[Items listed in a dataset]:
══════════════════════════════
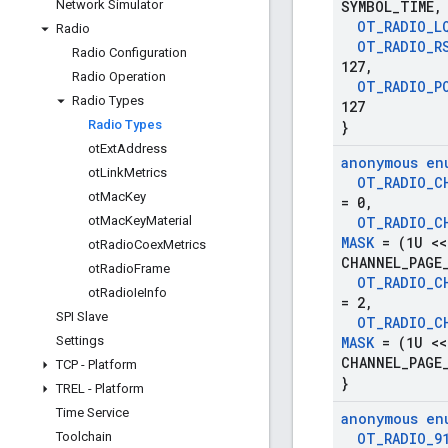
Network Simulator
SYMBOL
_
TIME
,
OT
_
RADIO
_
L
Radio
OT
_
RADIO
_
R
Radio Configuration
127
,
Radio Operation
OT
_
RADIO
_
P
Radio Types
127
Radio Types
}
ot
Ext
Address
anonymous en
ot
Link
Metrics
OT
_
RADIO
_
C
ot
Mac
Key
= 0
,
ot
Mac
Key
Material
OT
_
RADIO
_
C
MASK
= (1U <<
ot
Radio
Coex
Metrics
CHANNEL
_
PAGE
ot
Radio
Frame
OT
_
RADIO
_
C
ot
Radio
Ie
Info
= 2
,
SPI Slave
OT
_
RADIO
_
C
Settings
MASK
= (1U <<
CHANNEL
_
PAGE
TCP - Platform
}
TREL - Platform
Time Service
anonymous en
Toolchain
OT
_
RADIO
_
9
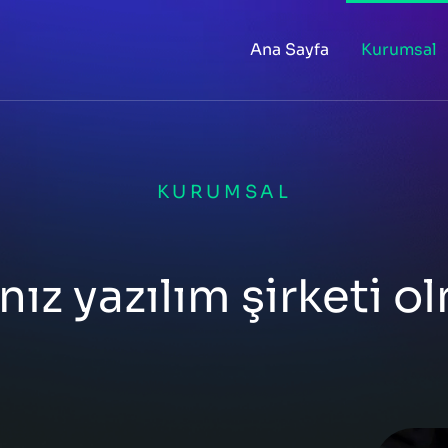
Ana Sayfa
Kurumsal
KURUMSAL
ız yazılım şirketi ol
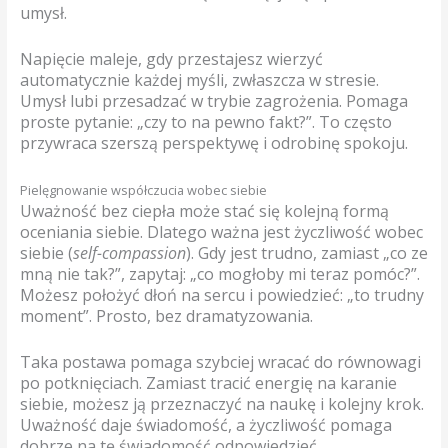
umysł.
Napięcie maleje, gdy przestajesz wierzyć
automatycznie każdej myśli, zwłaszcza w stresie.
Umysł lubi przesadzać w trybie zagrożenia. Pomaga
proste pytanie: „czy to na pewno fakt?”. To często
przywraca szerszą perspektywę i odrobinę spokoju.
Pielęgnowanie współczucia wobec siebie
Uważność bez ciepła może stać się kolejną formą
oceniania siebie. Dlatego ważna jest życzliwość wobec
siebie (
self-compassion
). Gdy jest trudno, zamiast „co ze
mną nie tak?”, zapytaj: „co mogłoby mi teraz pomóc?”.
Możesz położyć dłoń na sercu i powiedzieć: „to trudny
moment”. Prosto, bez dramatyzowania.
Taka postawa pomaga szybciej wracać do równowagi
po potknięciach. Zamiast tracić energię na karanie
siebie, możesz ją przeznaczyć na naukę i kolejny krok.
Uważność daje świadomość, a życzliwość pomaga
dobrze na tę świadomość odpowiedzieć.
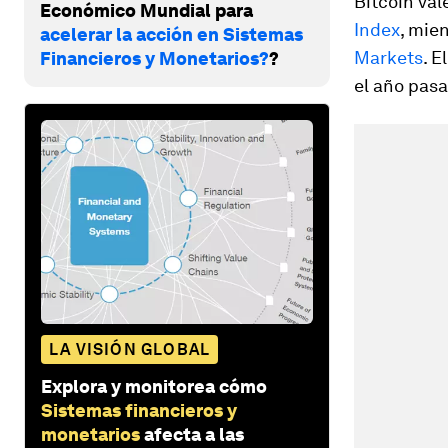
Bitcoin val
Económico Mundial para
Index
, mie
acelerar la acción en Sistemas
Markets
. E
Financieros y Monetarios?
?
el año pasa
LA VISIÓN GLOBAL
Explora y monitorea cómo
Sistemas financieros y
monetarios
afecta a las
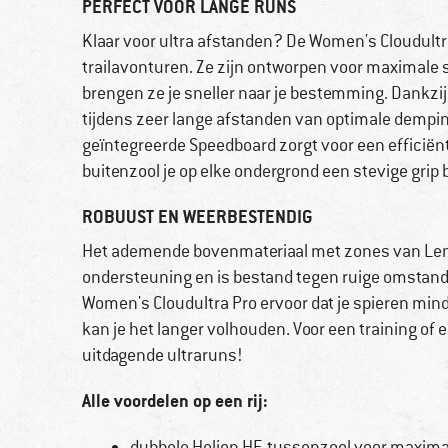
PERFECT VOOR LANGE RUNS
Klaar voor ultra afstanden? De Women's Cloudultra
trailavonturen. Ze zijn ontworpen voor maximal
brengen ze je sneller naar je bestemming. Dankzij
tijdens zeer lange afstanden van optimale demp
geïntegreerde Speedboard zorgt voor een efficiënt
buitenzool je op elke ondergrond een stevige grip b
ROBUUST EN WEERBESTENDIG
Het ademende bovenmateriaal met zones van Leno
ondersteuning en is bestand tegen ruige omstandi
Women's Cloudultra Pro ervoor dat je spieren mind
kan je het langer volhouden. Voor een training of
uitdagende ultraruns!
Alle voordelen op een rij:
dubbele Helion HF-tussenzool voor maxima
══════════════════════════════
[TASK INSTRUCTIONS]: Write out the records exactly. Do not carry the pictures over.

[EXERCISE ANSWER]:
Network Simulator
SYMBOL
_
TIME
,
OT
_
RADIO
_
L
Radio
OT
_
RADIO
_
R
Radio Configuration
127
,
Radio Operation
OT
_
RADIO
_
P
Radio Types
127
Radio Types
}
ot
Ext
Address
anonymous en
ot
Link
Metrics
OT
_
RADIO
_
C
ot
Mac
Key
= 0
,
ot
Mac
Key
Material
OT
_
RADIO
_
C
MASK
= (1U <<
ot
Radio
Coex
Metrics
CHANNEL
_
PAGE
ot
Radio
Frame
OT
_
RADIO
_
C
ot
Radio
Ie
Info
= 2
,
SPI Slave
OT
_
RADIO
_
C
Settings
MASK
= (1U <<
CHANNEL
_
PAGE
TCP - Platform
}
TREL - Platform
Time Service
anonymous en
Toolchain
OT
_
RADIO
_
9
Ana Sayfa
Kurumsal
KURUMSAL
ız yazılım şirketi ol
umysł.
Napięcie maleje, gdy przestajesz wierzyć
automatycznie każdej myśli, zwłaszcza w stresie.
Umysł lubi przesadzać w trybie zagrożenia. Pomaga
proste pytanie: „czy to na pewno fakt?”. To często
przywraca szerszą perspektywę i odrobinę spokoju.
Pielęgnowanie współczucia wobec siebie
Uważność bez ciepła może stać się kolejną formą
oceniania siebie. Dlatego ważna jest życzliwość wobec
siebie (
self-compassion
). Gdy jest trudno, zamiast „co ze
mną nie tak?”, zapytaj: „co mogłoby mi teraz pomóc?”.
Możesz położyć dłoń na sercu i powiedzieć: „to trudny
moment”. Prosto, bez dramatyzowania.
Taka postawa pomaga szybciej wracać do równowagi
po potknięciach. Zamiast tracić energię na karanie
siebie, możesz ją przeznaczyć na naukę i kolejny krok.
Uważność daje świadomość, a życzliwość pomaga
dobrze na tę świadomość odpowiedzieć.
Bitcoin val
Económico Mundial para
Index
, mie
acelerar la acción en Sistemas
Markets
. E
Financieros y Monetarios?
?
el año pasa
LA VISIÓN GLOBAL
Explora y monitorea cómo
Sistemas financieros y
monetarios
afecta a las
PERFECT VOOR LANGE RUNS
Klaar voor ultra afstanden? De Women's Cloudultra
trailavonturen. Ze zijn ontworpen voor maximal
brengen ze je sneller naar je bestemming. Dankzij
tijdens zeer lange afstanden van optimale demp
geïntegreerde Speedboard zorgt voor een efficiënt
buitenzool je op elke ondergrond een stevige grip b
ROBUUST EN WEERBESTENDIG
Het ademende bovenmateriaal met zones van Leno
ondersteuning en is bestand tegen ruige omstandi
Women's Cloudultra Pro ervoor dat je spieren mind
kan je het langer volhouden. Voor een training of
uitdagende ultraruns!
Alle voordelen op een rij:
dubbele Helion HF-tussenzool voor maxima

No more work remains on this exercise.